■ **Data supplied**

========================================

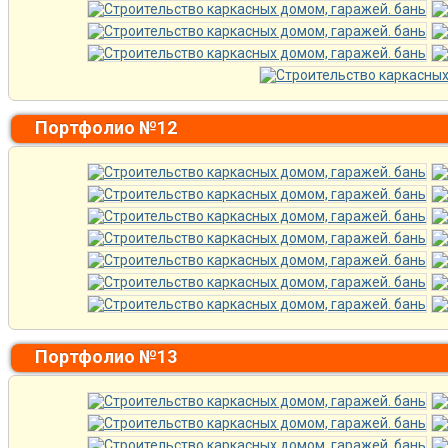
Портфолио №12
Портфолио №13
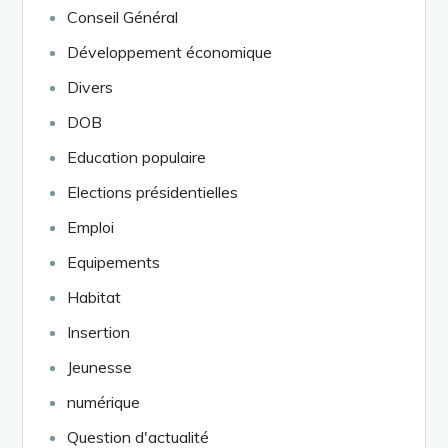
Conseil Général
Développement économique
Divers
DOB
Education populaire
Elections présidentielles
Emploi
Equipements
Habitat
Insertion
Jeunesse
numérique
Question d'actualité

========================================

■ **Work order**
Leaving out every line before the one with "Conseil Général", print the rest of the listing above exactly, through its final line.

■ **Solved exercise**
Conseil Général
Développement économique
Divers
DOB
Education populaire
Elections présidentielles
Emploi
Equipements
Habitat
Insertion
Jeunesse
numérique
Question d'actualité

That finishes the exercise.